1 Kings 10
The visit to King Solomon by the Queen of Sheba is the stuff of legends: the great queen testing Solomon (1) and being left breathless by she sees (5). There are three facets of God’s kingdom that we may observe here, and one warning.
First, when God brings His kingdom, it brings happiness. The queen marvels at just how happy Solomon’s subjects are (8).
This she attributes, secondly, to Solomon’s wisdom (8b). When God brings His kingdom, His royal subjects are happy, because His wisdom pervades the realm. This brings happiness because God’s wisdom always has the added advantage of agreeing perfectly with reality. The people see and feel, in the ordinary details of life, that God’s wisdom is both beautiful and that it works.
And His subjects are happy because that wisdom leads to, thirdly, prosperity. The gold just flows in, and so do the nations. The nation becomes so wealthy that silver becomes commonplace (21), and there’s enough disposable income to acquire apes (22).

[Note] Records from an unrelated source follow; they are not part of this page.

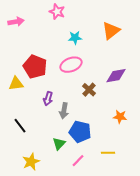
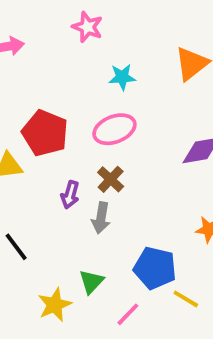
brown cross: (89, 90) -> (111, 179), moved
blue pentagon: (80, 132) -> (155, 268), moved
yellow line: (108, 153) -> (186, 299), turned 32
yellow star: (31, 162) -> (55, 305), moved

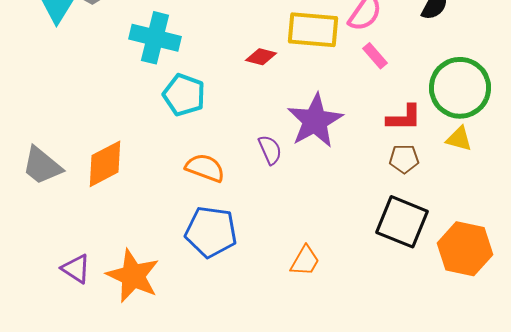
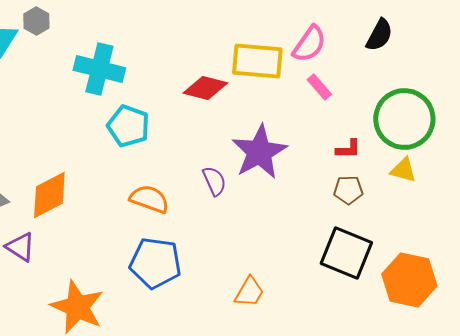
red diamond: (261, 57) -> (205, 88), size x1.4
red L-shape: (404, 118) -> (348, 149), size x0.7
purple triangle: (76, 269) -> (20, 247), moved

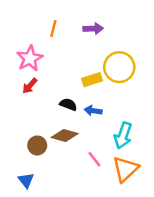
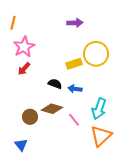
orange line: (53, 29) -> (13, 23), moved
pink line: (94, 159) -> (74, 120), moved

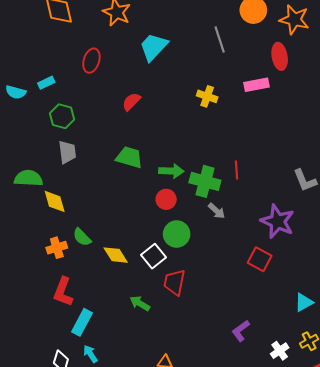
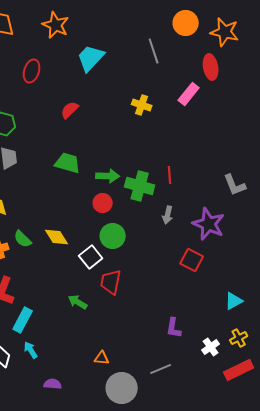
pink rectangle: (256, 85) -> (189, 94), turned -40
gray arrow: (217, 211) -> (168, 215), moved, turned 60
yellow diamond: (116, 255) -> (57, 237), moved
purple L-shape: (241, 331) -> (174, 328), turned -45

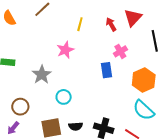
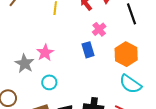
pink star: (65, 50) -> (45, 53), moved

Throughout history, this has been the way of the gospel. When it enters a culture, it brings with it greater knowledge and wisdom. After all, ours is a religion of words, which requires literacy. And knowledge is the difference between our wealth and that of the ancients. What are the main ingredients of that phone in your pocket? Silicone and glass, aluminum and air. Where do these come from? Sand, and the ground. The ancients had those materials too, but not the knowledge, the wisdom, to reconfigure them into a circuit board.
So the gospel enters a culture, and produces wisdom, and then prosperity, and then happiness. But there is a danger, here, too. Twice the passage mentions that this was the high point: “Never again came such an abundance of spices” (10); and “No such almug wood has come or been seen to this day” (12).
We will need to wait for tomorrow’s chapter to know why. But for now, consider Cotton Mather’s famous quip: “Godliness begat prosperity; and the daughter ate the mother.” Mather the Puritan said this in the early days of the American experiment. Are they any less true today? When God blesses a people with prosperity, the great temptation is for the blessings of the gospel to distract from the gospel itself.
This is the path Solomon and America are traveling. It turns out we need a better King.